Ecuador was one of the few countries in Latin America that did not have an Academy of Sciences. For this reason, Eugenia invited several colleagues to discuss the possibility of establishing the National Academy of Sciences of Ecuador (a.k.a. ACE because of its Spanish acronym). She and her colleagues drafted the statutes and obtained the legal recognition from the Government of Ecuador. In 2013, the Secretariat of Science and Technology of Ecuador recognized the ACE. The six colleagues became the Founding Members of ACE. She served as Vice President of ACE from 2013 to 2016. The ACE membership grew in the following years, and has more than 50 Fellows. ACE provides recognition to its fellows, allows communication between Ecuadorian scientists, and seeks exchanges with institutions at home and abroad.

For about 25 years del Pino contributed to education for conservation of the Galápagos Archipelago. She helped the Charles Darwin Foundation for the Galápagos Islands in the establishment of a program of scholarships for Ecuadorian students in the Galápagos Islands. She served as Vice President of the Charles Darwin Foundation for several years in the 1990s. Later, due to time limitations she withdrew from the Galápagos conservation activities.

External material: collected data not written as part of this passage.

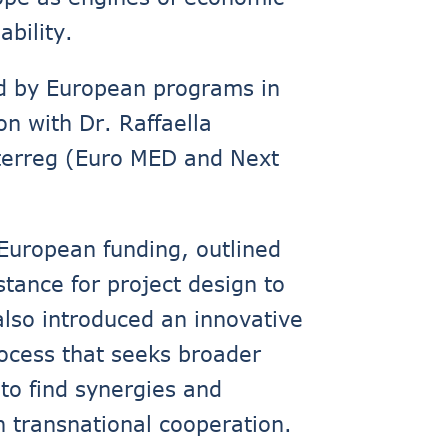
bility.
ed by European programs in
on with Dr. Raffaella
nterreg (Euro MED and Next
 European funding, outlined
stance for project design to
also introduced an innovative
process that seeks broader
 to find synergies and
n transnational cooperation.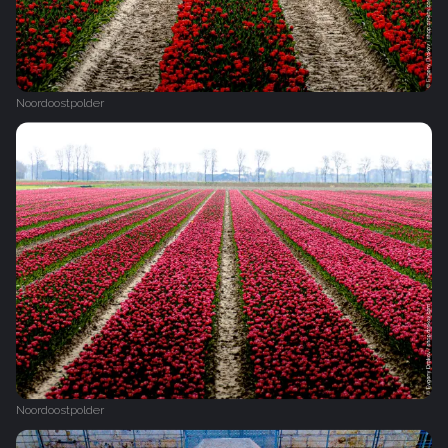
Noordoostpolder
Noordoostpolder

Her work has made her a figure of importance in the Science of Ecuador and Latin America.

== Awards ==

- Diploma for the Education and Conservation Efforts in the Galápagos Islands, The World Wildlife Fund. Gland, Switzerland, 1986.
- Medal given by the Charles Darwin Foundation for the Galápagos Islands, 1999
- Founding Member Sociedad Ecuatoriana de Biología.
- Honorary Foreign Member of the American Society of Ichthyologists and Herpetologists, 1996.
- Member of the Latin American Academy of Sciences (ACAL) 1987.
- Fellow of the World Academy of Sciences for the Advancement of Science in Developing Countries, 1989.
- L’OREAL-UNESCO Award for Women in Science for Latin America, 2000.
- Sheth Distinguished International Emory Alumni Award, 2003.
- “Pluma de la Dignidad” Award given by the National Association of Journalists of Ecuador, 2003.
- World Academy of Sciences for the Advancement of Science in Developing Countries Medal Lecture, 2005.
- Eugenio Espejo Medal on the Sciences given by the Council and the Mayor of Quito, 2005.
- Honorary Foreign Member of the American Academy of Arts and Sciences, 2006.
- International Member of the National Academy of Sciences of the United States of America, 2006.
- National Eugenio Espejo Prize (Premio Nacional Eugenio Espejo) awarded by the Government of Ecuador, Quito, 2012.
- Eugenio Espejo Medal on the Sciences given by the Chamber of Commerce of Quito 2012 (Cámara de Comercio de Quito).
- Founding Member of the Academy of Sciences of Ecuador, 2013.
- Latin American Society of Developmental Biology Prize 2019 (Buenos Aires, Argentina).
- The Developmental Biology-Society for Developmental Biology Lifetime Achievement Award 2022 (Vancouver, British Columbia, Canada).
- The Journal Revista Hogar (Ecuador) Recognition as Woman of the Year in the Sciences, 2022 (Guayaquil, Ecuador).